In Asia, the reaction was more measured but still telling. Japan’s Nikkei 225 edged up 0.3%, buoyed by gains in semiconductor stocks like Tokyo Electron, which investors see as less exposed to the AI bubble. South Korea’s Kospi, however, slipped 0.5%, weighed down by losses in Samsung Electronics and SK Hynix, both of which have significant exposure to AI chip demand. Hong Kong’s Hang Seng Index fell 1.2%, while mainland China’s Shanghai Composite managed a modest 0.2% gain, supported by state-backed buying and optimism about Beijing’s economic stimulus measures.
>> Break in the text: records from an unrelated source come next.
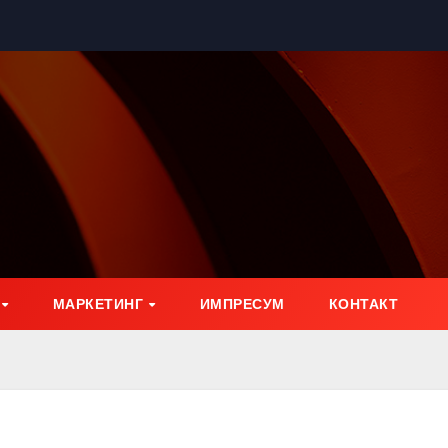
МАРКЕТИНГ
ИМПРЕСУМ
КОНТАКТ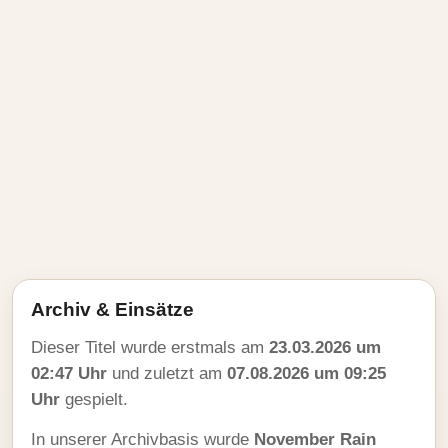
Archiv & Einsätze
Dieser Titel wurde erstmals am
23.03.2026 um
02:47 Uhr
und zuletzt am
07.08.2026 um 09:25
Uhr
gespielt.
In unserer Archivbasis wurde
November Rain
The selloff has also reignited debates about the broader implications of AI for the global economy. While the technology is widely expected to drive productivity gains and innovation across industries, concerns are mounting about its potential to disrupt labor markets and exacerbate income inequality. “AI is a double-edged sword,” said Dr. Emily Chen, an economist at the University of Hong Kong. “It has the potential to revolutionize industries, but it also poses significant risks to workers and businesses that fail to adapt.”
Adding to the uncertainty is the Federal Reserve’s hawkish stance on interest rates. With inflation still running hot, the central bank has signaled that it may need to keep rates higher for longer, a move that could further pressure high-growth tech stocks. “Higher rates are a headwind for the AI sector, which relies heavily on future earnings growth,” noted David Kelly, chief global strategist at JPMorgan Asset Management.
Despite the turbulence, some analysts remain optimistic about the long-term prospects of AI. “This is a classic case of the market overreacting to short-term noise,” said Lisa Su, CEO of AMD. “AI is still in its early stages, and the companies that can deliver real value will ultimately prevail.”
As markets brace for more volatility, investors are advised to focus on fundamentals and avoid getting caught up in the hype. “The AI story is far from over, but it’s time to separate the winners from the losers,” said Wilson. “The next few months will be critical in determining which companies can deliver on their promises and which ones are built on sand.”
With the global economy at a crossroads, the AI sector’s next moves will be closely watched. For now, Asian markets are treading water, caught between the promise of technological innovation and the harsh realities of a rapidly changing financial landscape.